Did you know that the golden age of the steam train still lives on and is only an hour and a half drive from London? No, well read on to find out where it happens and the amazing day out you can have there.
The Bluebell Railway was once part of the Lewes to East Grinstead line of the old London Brighton & South Coast Railway which closed many years ago. Today it is one one of Sussex’s biggest tourist attractions. My Bluebell experience started at Sheffield Park Station, there’s a large, free car park from which you can walk up to the station and into a bygone era.
Sheffield Park Station was built by the London Brighton & South Coast Railway in 1882 to serve Lord Sheffield who owned the large house and estate which sits about a mile away from the station. This station has been restored to the Brighton era of the 1880’s. Entering the beautifully restored ticket office takes you back to another time, the fire was roaring and the staff were all dressed in old railway uniforms. With tickets issued we made our way onto the platform where our steam train was waiting, it felt like we were on a film set. Sheffield Park also has a museum but a little more about that later.
We had booked first class tickets and as the train was in we were able to board it, as with all the rolling stock on the railway the carriage had been restored and I have to say was surprisingly comfortable. Within a few minutes the guard blew his whistle and the train departed right on time.
With a cup of tea from the buffet car we settled in to enjoy the journey and the beautiful Sussex countryside. The journey takes approximately 40 minutes stopping at the two other stations on the line before finally arriving at East Grinstead.
Our first station stop was Horsted Keynes being also built in 1882. This station has been restored to the Southern Railway period from the mid 1920’s. Originally built as a junction station it had lines branching off to Haywards Heath via Ardingly. The station here has been featured in many films and TV shows, most recently being used as Downton Station in the ITV show Downton Abbey.

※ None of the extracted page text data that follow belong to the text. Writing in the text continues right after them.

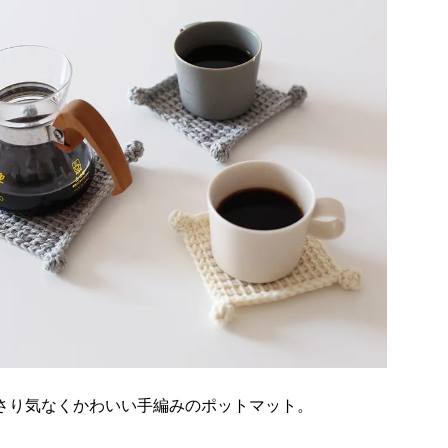
さり気なくかわいい手編みのポットマット。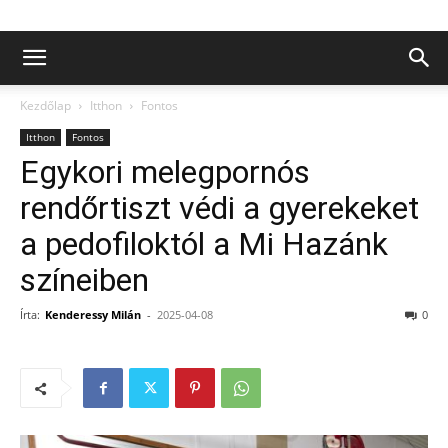
Kezdőlap
Itthon
Fontos
Itthon
Fontos
Egykori melegpornós
rendőrtiszt védi a gyerekeket
a pedofiloktól a Mi Hazánk
színeiben
Írta:
Kenderessy Milán
-
2025-04-08
0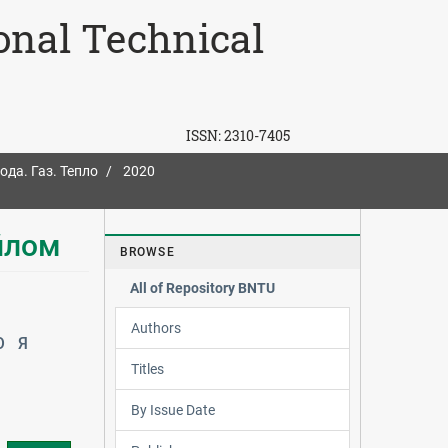
ional Technical
ISSN:
2310-7405
ода. Газ. Тепло
2020
йлом
BROWSE
All of Repository BNTU
Authors
Ю
Я
Titles
By Issue Date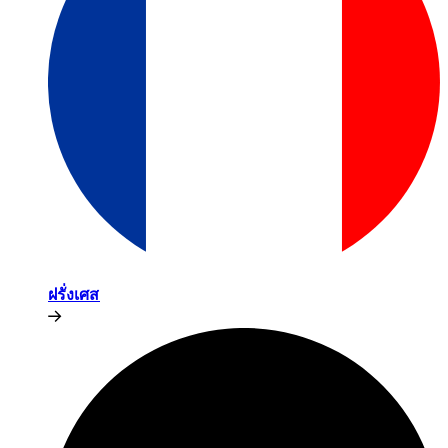
ฝรั่งเศส​​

Next stop was Kingscote Station, again having been built in 1882. This station has been restored to the British Railways period of the mid 1950’s. In its time the station was known as being one of the quietest on the Brighton network serving only a few homes, with the nearest village being Turners Hill which is three miles away. Although passenger numbers were small the station boasted a large timber yard which resulted in a lot of goods traffic.
The final stop on the line is East Grinstead where we pull into platform 3. East Grinstead is still a full working station with Southern operating a service from there. As we’d chosen a round trip ticket we had a few minutes to wander around the station before our train departed back to Sheffield Park.
After arriving back into Sheffield Park we had the chance to have a proper look around the station and the museum attached to it. The museum is located on platform 2 of the station and gives an interesting insight into the history of the railway.
At the end of the platform is the Withyham Signal Box that was originally built for the opening of the line between East Grinstead and Tunbridge Wells in 1866.
Back across on platform 1 is the Locomotive Shed which has a fascinating collection of old working steam engines including the oldest one Bluebell has called Fenchurch which was built in 1872, his younger brother Stepney, who appears in the famous Thomas the Tank Engine books is also there.
The station also houses a gift shop and has its very own pub and restaurant where you can buy drinks and snacks as well as a full meal. The Bluebell Railway is a real little gem hidden in the heart of the Ashdown Forest in Sussex and I promise you it’s a day out you won’t forget, a fantastic experience.